In a cabinet in another room he had found a small library, and he brought a few books out for her, setting them next to her plate. She brushed her dark hair back and picked one of them up. There was a translation of Dickens and another of Twain, and editions of Flaubert and Stendhal, names he didn’t recognize. “Peut-être ceux-ci peuvent t’aider à passer le temps.”

She opened the book with her bloody hand. “Monsieur Chanceux, ma mère m’a dit que le temps passe sans notre aide.”

***

THAT EVENING he rode the bay back to his unit, arriving well after dark and reporting what he’d discovered, that he’d left a child with candles and eight shriveled potatoes and some rations from the horse’s saddlebags.
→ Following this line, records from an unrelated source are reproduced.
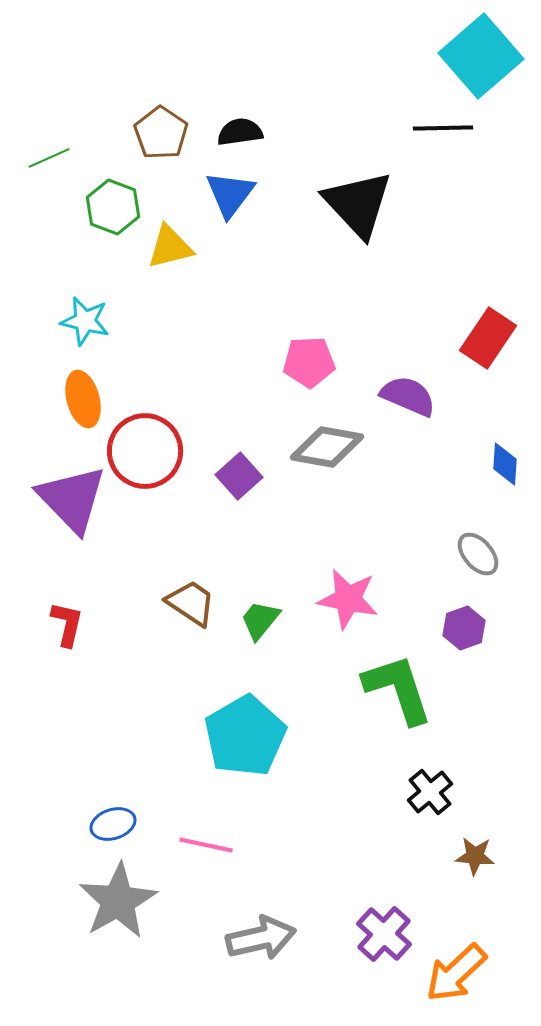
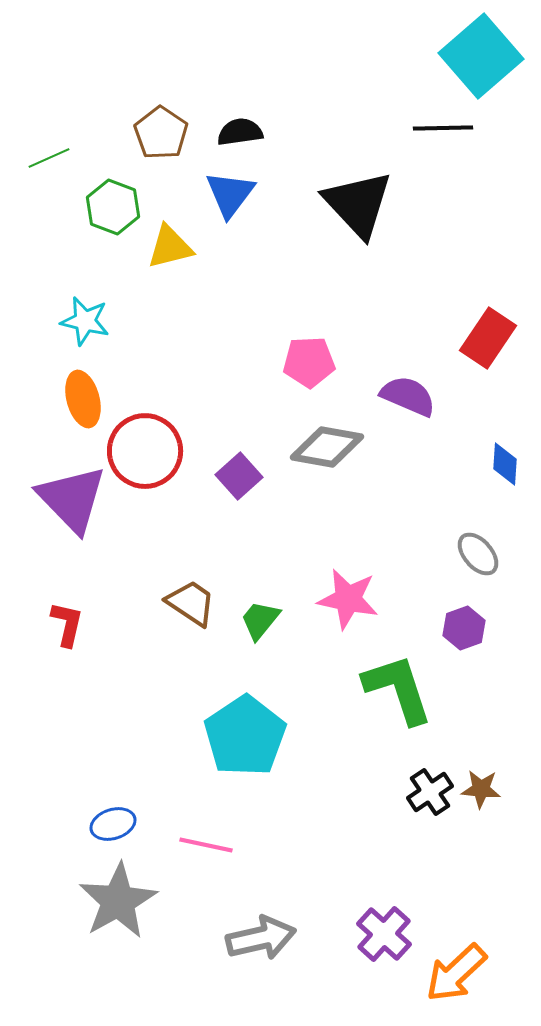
cyan pentagon: rotated 4 degrees counterclockwise
black cross: rotated 6 degrees clockwise
brown star: moved 6 px right, 67 px up
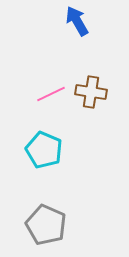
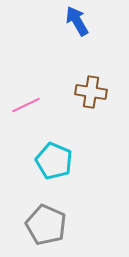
pink line: moved 25 px left, 11 px down
cyan pentagon: moved 10 px right, 11 px down
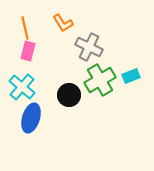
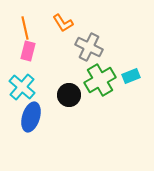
blue ellipse: moved 1 px up
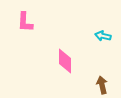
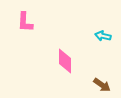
brown arrow: rotated 138 degrees clockwise
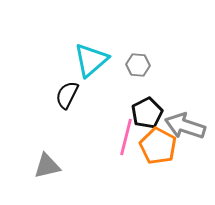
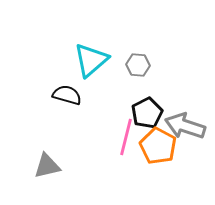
black semicircle: rotated 80 degrees clockwise
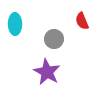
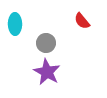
red semicircle: rotated 18 degrees counterclockwise
gray circle: moved 8 px left, 4 px down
The men were glad the stray shell hadn’t done even more damage, but Sam saw nothing to be happy about. His uncle had taught him that what he did in life, good or bad, could seldom be undone.

The lieutenant pulled from his tunic a packet delivered a half hour earlier by motorcycle courier, then bent next to the truck out of the wind and tried to read a message by matchlight. “We were so busy waiting for you and sharing the excellent brandy with the poor motorcyclist that I forgot to read this.” After a moment, his head snapped up. “Well, it’s over.”

“What we got to blow up now?” Sam asked, holding his cup out to Robicheaux’s jug.

“Nothing.” The lieutenant threw the packet into the ruined truck and smiled all around. “Most teams have been ordered back to Paris. All cleanup has been ordered stopped, and for some reason our little group’s being sent to the south of France. Makes me wonder why they exiled us out here in the first place.”

“They had this fancy idea in their heads,” Sam said, feeling the brandy burn in his throat.

“What? An illusion, you mean?”

“Is that what they call it? I meant some general who’s never been out here had a fancy idea we could sweep up this place with a whisk broom and a dustpan. When you think about a problem for thirty seconds instead of a week like you should, you come up with one of those illusions you’re talking about.”

“Oh, sit down and have a drink,” the lieutenant told him.

Sam held out an open hand toward the battlefield. “Do you think I can come back and check on the little girl?”

“No, absolutely not. We have our orders.”

“What about later? On my leave?”

“We’re going a long ways away, and I’d bet straight home after that.”

“I have to see about her.”

The lieutenant took a swallow from a tin cup. “You’re not exactly a tourist over here. And you can’t pop some French kid into your knapsack for the trip home.” The brandy was making the lieutenant talkative and bold. He drained the cup. “I’m sorry, but she’ll have to take her chances like the rest of us.”